The Harris County Sheriffs Office, Katy Police Department and other Greater Houston law enforcement departments have mobilized to fight street racing, said Harris County Sheriff Ed Gonzalez in a …
The Harris County Sheriffs Office, Katy Police Department and other Greater Houston law enforcement departments have mobilized to fight street racing, said Harris County Sheriff Ed Gonzalez in a press conference at Houston Raceway Park earlier this week. The increased enforcement comes as participants in the TX2K21 Roll & Drag Race Nationals event is being held at Houston Raceway Park in Baytown.
“Unfortunately, a handful of folks make the selfish decision to race on the same public roads our families use each and every day,” Gonzalez said. “They put lives in jeopardy and we have seen the deadly consequences. Just last month, our sheriff’s office deputies investigated a dangerous street incident that resulted in a crash that killed two young brothers, ages 14 and 16.”
Gonzalez said HCSO, the Texas Department of Transportation and Houston had all set up task forces to deal with street racing in Greater Houston. HCSO has purchased specially-designed Chevy Camaros to help with enforcement operations against street racers as part of its efforts to racing on public roadways. Since the task force was initiated in cooperation with Katy PD, Jersey Village, DPS and the Houston Police Department, HCSO alone has issued 91 traffic citations, made 17 felony arrests – on charges that include reckless driving, racing on a highway and deadly conduct – 29 misdemeanor arrests for DWI and other offenses. The department has also seized several vehicles, some of which have not been returned to their owners.
“I’m proud to work with all of these law enforcement agencies and support them,” said Harris County District Attorney Kim Ogg. “And we’re not just doing it through traditional law enforcement, arrest, charge and prosecute – we’re seizing cars, and these cars are valuable.”
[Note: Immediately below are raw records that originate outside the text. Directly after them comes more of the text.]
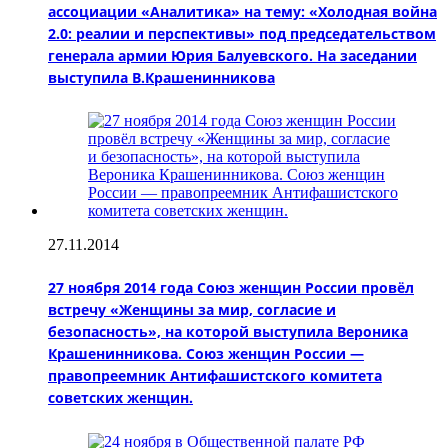
ассоциации «Аналитика» на тему: «Холодная война
2.0: реалии и перспективы» под председательством
генерала армии Юрия Балуевского. На заседании
выступила В.Крашенинникова
27.11.2014
27 ноября 2014 года Союз женщин России провёл
встречу «Женщины за мир, согласие и
безопасность», на которой выступила Вероника
Крашенинникова. Союз женщин России —
правопреемник Антифашистского комитета
советских женщин.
Ogg said that her office has worked with judges and law enforcement to permanently seize six vehicles, had 15 cases result in settlements with car owners and returned 18 vehicles. There are 47 additional automobile seizures that are still pending a decision.
Charges against the defendants in cases related to those charges include 36 charges of street racing, two for reckless driving, two for deadly conduct and at least one for engaging in organized crime, Ogg said.
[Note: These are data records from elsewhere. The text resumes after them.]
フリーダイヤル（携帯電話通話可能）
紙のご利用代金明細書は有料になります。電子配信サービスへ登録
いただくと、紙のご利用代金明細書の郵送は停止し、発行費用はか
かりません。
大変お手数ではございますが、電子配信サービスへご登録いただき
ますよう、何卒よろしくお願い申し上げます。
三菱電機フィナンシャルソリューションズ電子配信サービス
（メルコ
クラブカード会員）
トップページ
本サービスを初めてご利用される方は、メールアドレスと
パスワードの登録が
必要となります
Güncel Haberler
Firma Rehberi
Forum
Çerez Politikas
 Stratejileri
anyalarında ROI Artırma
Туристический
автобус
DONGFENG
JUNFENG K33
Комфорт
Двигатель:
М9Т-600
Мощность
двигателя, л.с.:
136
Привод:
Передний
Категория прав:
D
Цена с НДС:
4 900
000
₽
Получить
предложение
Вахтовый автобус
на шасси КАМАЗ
Assistant Houston Police Chief Michael Skillern said that HPD had made 87 arrests in February, seizing 21 vehicles in the process.
Skillern emphasized that the effort to enforce traffic laws and catch illegal racers was a joint effort across the region.
“Just HPD will have close to 150 officers on our streets monitoring, waiting to find if this happens and arrest those involved along with the other (law enforcement) partners,” Skillern said. “Katy PD is also involved here and Harris County Precinct 5 (Constable Ted Heap’s office).”
HCSO officers have already made arrests this weekend as they work to combat drag racing on public streets. HCSO Capt. Tommy Shelton announced via Twitter that five arrests had been made for racing on a highway, at least one for driving while intoxicated and another on an arrest warrant through the department’s enforcement efforts. The arrests were all made in or near the Katy area. Locations include roadways near the intersection of FM 529 and Fry Road as well as near the intersection of The Grand Parkway and Morton Road. Another was also made near the intersection of Highway 290 and Barker Cypress Road, closer to the raceway.
Gonzalez said those with information related to illegal street racing activities should call 713-221-6000 or contact Crime Stoppers anonymously at 713-222-8477. Emails may be sent to email@example.com.
Houston Raceway Park General Manager Seth Angel, who joined law enforcement officials at the press conference, said the park was committed to hosting a safe event and was partnering with police to combat street racing.
Angel said street racing aficionados are welcome to visit the raceway every Friday where they can pay for time on the track to race safely without endangering the public. The cost is $20.
“I’m proud to stand shoulder-to-shoulder today with our law enforcement partners … in their pursuit to end this activity and rid our public roads and highways of illegal street racing of which its consequences can have and will result in participants facing jail time, serious injury to themselves and their property and their vehicles, and – God forbid – something worse, and at the same time endangering innocent and unknowing bystanders,” Angel said.